Já no meu quarto, joguei minha bolsa em cima da cama e tirei minha roupa. Minha vontade era de apenas deitar e dormir. Estava me sentindo exausto, mas tinha que manter minha palavra, já que o Pedro me fez prometer que eu iria para casa dele. Caminho a passos curtos para o banheiro e ao me encarar no espelho, tive noção do quanto minha aparência estava desgastada. Abro a gaveta do balcão da pia e pego meu barbeador, minha máquina de cortar cabelo e uma tesoura. Começo a raspar todos os pelos do meu rosto e das laterais da cabeça, e aparando a parte superior logo depois, com uma tesoura. O alívio visual era indescritível. Nada como um rosto limpo e um cabelo bem cortado. Limpei a sujeira e segui para o box para terminar com meu banho.
Após devidamente limpo, me troquei e coloquei alguns pertences e peças de roupa na bolsa. Não era preciso muito, afinal, tinha algumas coisas minha por lá. Pego meu celular e vejo que havia algumas mensagens e ligações perdidas do Pedro, de uns minutos atrás.
"Cadê você? Tá pronto?", "Tô esperando!", "Atende, viado!", "Demorou, entrei! Tia Carmen falou que está se arrumando, tô aqui na sala com ela!" - diziam algumas delas. Ao menos não iria mais precisar esperá-lo chegar, pensei. Termino de colocar as coisas na bolsa e desço para encontrá-lo, e assim que piso na sala o encontro as risadas com minha mãe.
— Estão falando de mim? - pergunto em tom de brincadeira.
— Até parece que eu ia perder meu tempo falando de você. - comentou minha ela entre uma risada.
— Isso tia! Pisa nele! - zombou Pedro e eu de implicância puxei seu cabelo. — Aí! - reclamou ele.
— Vamos embora logo! - digo e o mesmo se levanta me acompanhando até a porta. — Tchau mãe! Te amo!
— Tchau tia Carmen! Te amo! - despede-se Pedro imitando minha última frase. Minha mãe sorri.
— Dois frescos! Tchau amo vocês! - responde e nós dois saímos.
Fazia aproximadamente um mês que o Pedro havia ganhado um carro do seu pai. Segundo o sr. Olavo, era o seu presente adiantado de aniversário, e atrasado por ele ter entrado na faculdade, já que quando ingressamos a família dele ainda estava em recuperação financeira.

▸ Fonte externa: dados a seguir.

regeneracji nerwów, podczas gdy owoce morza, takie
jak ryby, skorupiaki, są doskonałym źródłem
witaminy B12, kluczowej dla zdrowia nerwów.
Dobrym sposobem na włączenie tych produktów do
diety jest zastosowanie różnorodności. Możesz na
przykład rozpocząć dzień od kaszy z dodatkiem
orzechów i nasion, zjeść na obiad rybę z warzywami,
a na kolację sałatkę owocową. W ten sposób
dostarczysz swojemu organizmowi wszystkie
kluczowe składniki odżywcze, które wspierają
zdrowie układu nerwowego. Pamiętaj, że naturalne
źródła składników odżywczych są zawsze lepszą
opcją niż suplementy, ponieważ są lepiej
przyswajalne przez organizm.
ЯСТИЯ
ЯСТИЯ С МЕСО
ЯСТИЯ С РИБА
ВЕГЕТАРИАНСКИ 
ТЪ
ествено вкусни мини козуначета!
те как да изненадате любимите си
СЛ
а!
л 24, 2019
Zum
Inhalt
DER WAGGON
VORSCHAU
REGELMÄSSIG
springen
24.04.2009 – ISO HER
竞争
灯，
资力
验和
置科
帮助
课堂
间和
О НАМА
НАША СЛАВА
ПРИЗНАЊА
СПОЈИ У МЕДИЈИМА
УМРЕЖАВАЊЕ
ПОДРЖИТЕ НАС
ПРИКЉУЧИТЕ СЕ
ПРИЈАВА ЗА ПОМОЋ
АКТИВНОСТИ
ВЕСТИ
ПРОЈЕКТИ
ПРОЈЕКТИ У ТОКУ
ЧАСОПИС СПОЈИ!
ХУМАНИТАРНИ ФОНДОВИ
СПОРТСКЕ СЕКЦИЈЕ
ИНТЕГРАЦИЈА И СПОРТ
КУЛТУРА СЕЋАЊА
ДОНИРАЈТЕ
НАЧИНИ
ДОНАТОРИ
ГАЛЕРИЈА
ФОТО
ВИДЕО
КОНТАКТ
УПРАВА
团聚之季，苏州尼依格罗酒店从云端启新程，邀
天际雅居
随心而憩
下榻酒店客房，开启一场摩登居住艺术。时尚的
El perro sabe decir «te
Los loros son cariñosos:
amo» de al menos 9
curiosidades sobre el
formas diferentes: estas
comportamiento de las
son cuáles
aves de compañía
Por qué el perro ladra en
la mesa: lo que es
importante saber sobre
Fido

— Estou adorando a ideia de você como meu motorista! - falo tirando sarro do fato dele me dar carona quase todo dia, para faculdade e para as nossas saídas.
— É mesmo? Só por conta disso, nunca mais vou te dar carona! - diz dando partida e saindo do gramado da minha casa.
— Tenta para ver se eu não conto para seus contatinhos que somos um casal gay! Nenhuma garota mais vai chegar em você! - ameaço-o e logo ele cai na risada — Ri agora, para não se arrepender depois.
— Então quer dizer que somos um casal gay? - pergunta com uma de suas mãos no volante, colocando a outra sobre o meu rosto e me alisando, sem tirar os olhos da estrada.
— Sai corno! - digo tirando sua mão e sorrindo.
— Já que somos um casal, vou te chamar de amor a partir de agora! - ele diz. E embora fosse tudo apenas uma simples brincadeira, meu coração apertou. Não sabia o por quê, mas ultimamente eu vinha me sentindo estranho em relação a ele. Ás vezes, me pegava admirando-o do nada. Seu corpo, sua voz, o jeito como suas covinhas ficavam marcadas quando ele sorria, seu cheiro... Não que eu estivesse apaixonado por ele, nem nada do tipo, afinal, éramos amigos e eu nunca tinha sentindo atração por garotos antes, então, devia ser apenas admiração. Não é mesmo?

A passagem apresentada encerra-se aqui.